# Instructions to follow
Where a line contains the word "Μιλουτίνοφ", copy that line from the records below.

Collected data
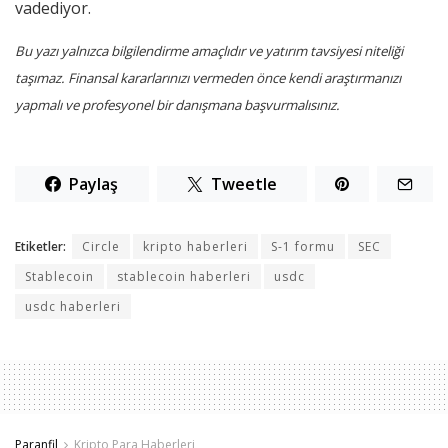
vadediyor.
Bu yazı yalnızca bilgilendirme amaçlıdır ve yatırım tavsiyesi niteliği
taşımaz. Finansal kararlarınızı vermeden önce kendi araştırmanızı
yapmalı ve profesyonel bir danışmana başvurmalısınız.
Paylaş
Tweetle
Etiketler:
Circle
kripto haberleri
S-1 formu
SEC
Stablecoin
stablecoin haberleri
usdc
usdc haberleri
Paranfil
Kripto Para Haberleri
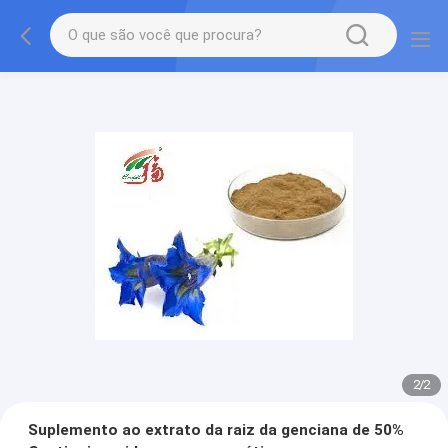
2
/
2
Suplemento ao extrato da raiz da genciana de 50%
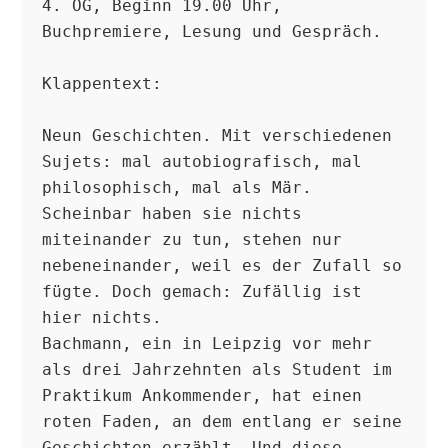
4. OG, Beginn 19.00 Uhr, 
Buchpremiere, Lesung und Gespräch.

Klappentext: 

Neun Geschichten. Mit verschiedenen 
Sujets: mal autobiografisch, mal 
philosophisch, mal als Mär. 
Scheinbar haben sie nichts 
miteinander zu tun, stehen nur 
nebeneinander, weil es der Zufall so 
fügte. Doch gemach: Zufällig ist 
hier nichts.

Bachmann, ein in Leipzig vor mehr 
als drei Jahrzehnten als Student im 
Praktikum Ankommender, hat einen 
roten Faden, an dem entlang er seine 
Geschichten erzählt. Und diese 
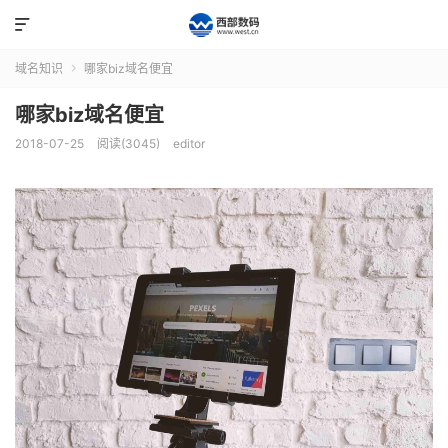

域名知识
哪家biz域名便宜

哪家biz域名便宜
2018-07-25
阅读(3045)
editor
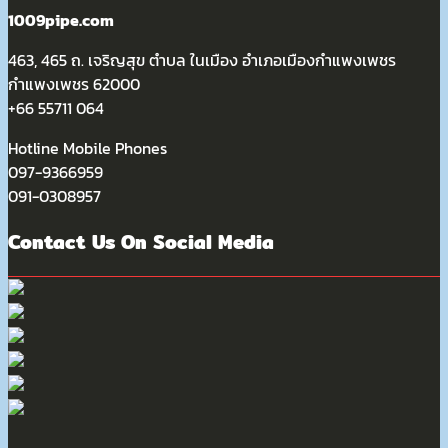
1009pipe.com
463, 465 ถ. เจริญสุข ตำบล ในเมือง อำเภอเมืองกำแพงเพชร
กำแพงเพชร 62000
+66 55711 064
Hotline Mobile Phones
097-9366959
091-0308957
Contact Us On Social Media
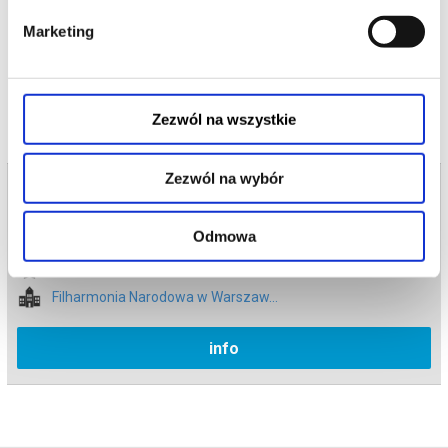
*******
Marketing
Bezpieczne zakupy w Bilety24. W przypadku odwołania
czytaj więcej o
wydarzenia, gwarantujemy automatyczny zwrot środków
wydarzeniu
potwierdzony komunikatem wysyłanym na adres e-mail, podany
podczas zakupu.
Zezwól na wszystkie
Zezwól na wybór
Bilety na termin:
08.03.2026 , g. 11:00 (niedziela)
Odmowa
08.03.2026 , g. 11:00
Warszawa
Filharmonia Narodowa w Warszaw...
info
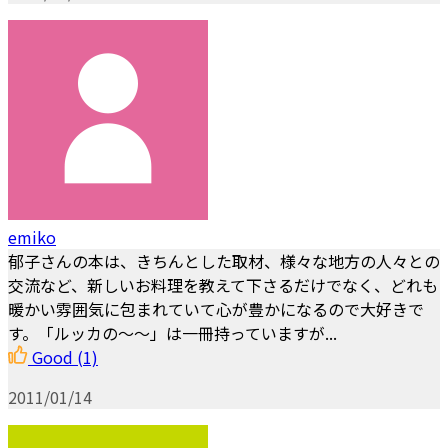
emiko
郁子さんの本は、きちんとした取材、様々な地方の人々との
交流など、新しいお料理を教えて下さるだけでなく、どれも
暖かい雰囲気に包まれていて心が豊かになるので大好きで
す。「ルッカの～～」は一冊持っていますが...
Good
(1)
2011/01/14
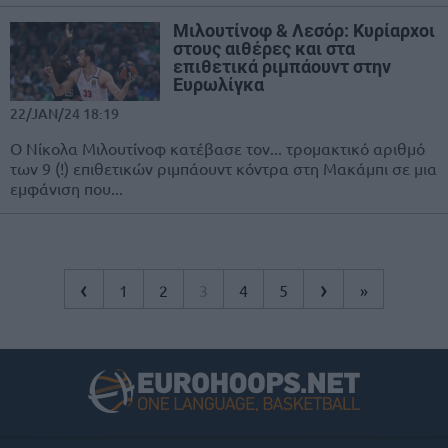
Μιλουτίνοφ & Λεσόρ: Κυρίαρχοι
στους αιθέρες και στα
επιθετικά ριμπάουντ στην
Ευρωλίγκα
22/JAN/24 18:19
Ο Νίκολα Μιλουτίνοφ κατέβασε τον... τρομακτικό αριθμό
των 9 (!) επιθετικών ριμπάουντ κόντρα στη Μακάμπι σε μια
εμφάνιση που...
‹
›
1
2
3
4
5
»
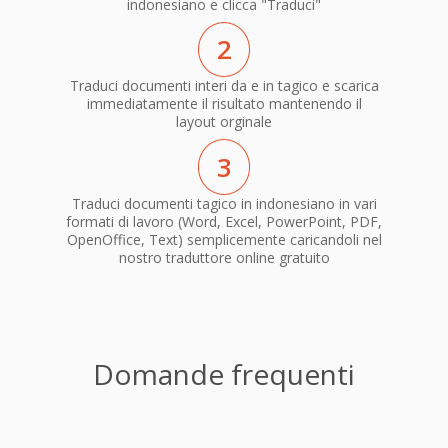
indonesiano e clicca "Traduci"
2
Traduci documenti interi da e in tagico e scarica
immediatamente il risultato mantenendo il
layout orginale
3
Traduci documenti tagico in indonesiano in vari
formati di lavoro (Word, Excel, PowerPoint, PDF,
OpenOffice, Text) semplicemente caricandoli nel
nostro traduttore online gratuito
Domande frequenti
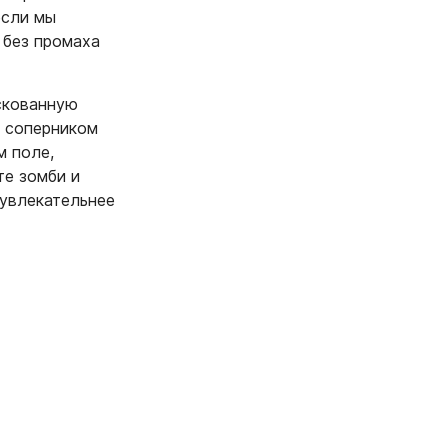
если мы
 без промаха
искованную
м соперником
м поле,
те зомби и
 увлекательнее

# Answer space
Μιλουτίνοφ & Λεσόρ: Κυρίαρχοι
Ο Νίκολα Μιλουτίνοφ κατέβασε τον... τρομακτικό αριθμό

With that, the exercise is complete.